:: The problem ::
Your response should contain every line from the data below that holds the string "Operations".

:: Task inputs ::
* * *
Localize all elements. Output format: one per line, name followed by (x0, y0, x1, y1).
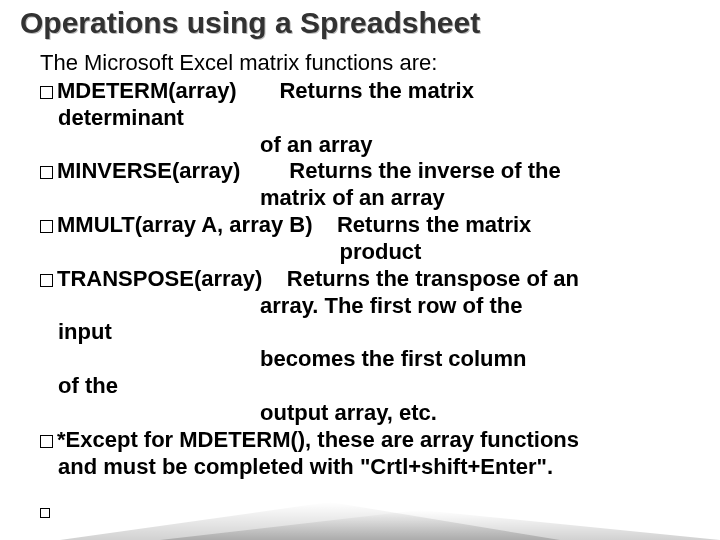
line-mdeterm-3: of an array (40, 132, 720, 159)
slide: Operations using a Spreadsheet The Micro… (0, 0, 720, 540)
line-transpose-5: of the (40, 373, 720, 400)
line-transpose-3: input (40, 319, 720, 346)
line-mdeterm-2: determinant (40, 105, 720, 132)
bullet-icon (40, 220, 53, 233)
bullet-icon (40, 166, 53, 179)
line-except: *Except for MDETERM(), these are array f… (40, 427, 720, 454)
intro-text: The Microsoft Excel matrix functions are… (40, 50, 437, 76)
svg-marker-1 (160, 510, 720, 540)
line-transpose-2: array. The first row of the (40, 293, 720, 320)
bullet-icon (40, 86, 53, 99)
line-mmult-2: product (40, 239, 720, 266)
line-mmult: MMULT(array A, array B) Returns the matr… (40, 212, 720, 239)
line-mdeterm: MDETERM(array) Returns the matrix (40, 78, 720, 105)
line-minverse-2: matrix of an array (40, 185, 720, 212)
bullet-icon (40, 274, 53, 287)
slide-title: Operations using a Spreadsheet (20, 6, 480, 40)
body-text: MDETERM(array) Returns the matrix determ… (40, 78, 720, 480)
line-transpose: TRANSPOSE(array) Returns the transpose o… (40, 266, 720, 293)
line-transpose-4: becomes the first column (40, 346, 720, 373)
bullet-icon (40, 508, 50, 518)
line-except-2: and must be completed with "Crtl+shift+E… (40, 454, 720, 481)
decorative-shadow (0, 492, 720, 540)
line-transpose-6: output array, etc. (40, 400, 720, 427)
line-minverse: MINVERSE(array) Returns the inverse of t… (40, 158, 720, 185)
bullet-icon (40, 435, 53, 448)
svg-marker-0 (60, 502, 560, 540)
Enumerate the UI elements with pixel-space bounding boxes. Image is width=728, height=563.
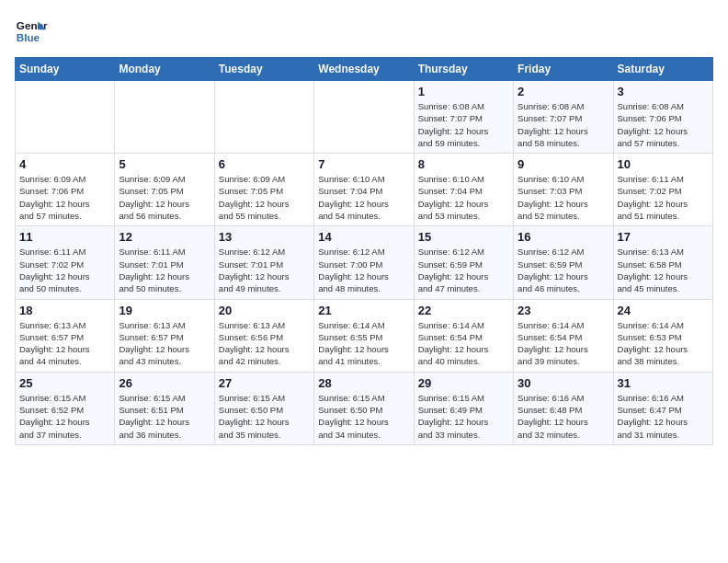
* * *
:: Solution below ::
slide: Operations using a Spreadsheet The Micro… (0, 0, 720, 540)
slide-title: Operations using a Spreadsheet (20, 6, 480, 40)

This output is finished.